Surely the first responsibility of any student is to investigate the school he or she is considering attending. That obligation increases as one moves down the list of colleges to ones lacking positive public reputations — or any public reputation at all.
These students made bad choices. That’s no reason to relieve them of responsibility — at someone else’s involuntary expense — for an obligation they voluntarily assumed.
The usual plethora of “activists” who make a living trying to give away other people’s money called on the administration to simply write off all the debt — or rather, to shift the burden from the students to the taxpayers. But Senator Lamar Alexander, chairman of the Health, Education, Labor, and Pensions Committee, took an unusually forthright stand, stating, “The department is establishing a precedent that puts taxpayers on the hook for what a college may have done.” This political temptation “is one more reason it was a bad idea to make the US Department of Education the banker for students as well as the regulator of their colleges.”
Unfortunately, Duncan said the department intended to create a process that would apply far beyond Corinthian College students. The potential cost of this sort of counterfeit generosity is mind-blowing. Forty million Americans owe a total of $1.2 trillion in student loans. Imagine how many might believe that they deserve a debt write-off.
Not Theirs to Receive
There was a time when Americans would not have expected the government to provide free lunches or subsidized university educations. Certainly Americans would have been shocked to find public officials determined to ever-expand the reach of such programs, irrespective of any sense of need.
Even elected officials once stood against public giveaways. In a famed example published in Harper’s Magazine and reprinted by FEE, Rep. Davy Crockett opposed an appropriation for the widow of a naval officer. He reminded his colleagues that the well-intentioned bill had no constitutional warrant, and that “we must not permit our respect for the dead or our sympathy for a part of the living to lead us into an act of injustice to the balance of the living.”

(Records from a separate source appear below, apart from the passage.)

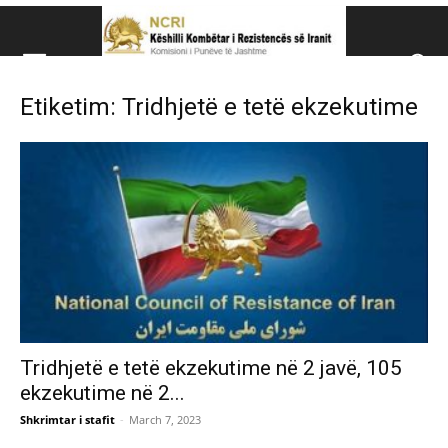
Këshillit Kombëtar të R
Etiketim: Tridhjetë e tetë ekzekutime
Këshillit Kombëtar të Rezistencës së Iranit (NCRI)
Tridhjetë e tetë ekzekutime në 2 javë, 105
ekzekutime në 2...
Shkrimtar i stafit
-
March 7, 2023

Decades later, his spirit haunted the White House. Grover Cleveland was an old-school Democrat known for his vetoes as Buffalo mayor, New York governor, and US president. In the latter position in 1887, he blocked a drought relief bill, explaining, “I do not believe that the power and duty of the General Government ought to be extended to the relief of individual suffering which is in no manner properly related to the public service or benefit.”
Imagine a president today taking such an action and making such a statement.
Years ago, compassion meant “to suffer with.” It eventually morphed into writing a check. Today, politicians claim to be compassionate when they make other people write checks.
But whatever the perceived need, the public’s money should not be the government’s to give. Politicians are doing wrong. The bigger problem is that many of their constituents want them to do wrong. Until people understand that Uncle Sam should not be an all-season Santa Claus, public officials will continue to act like Delia Curry and Arne Duncan.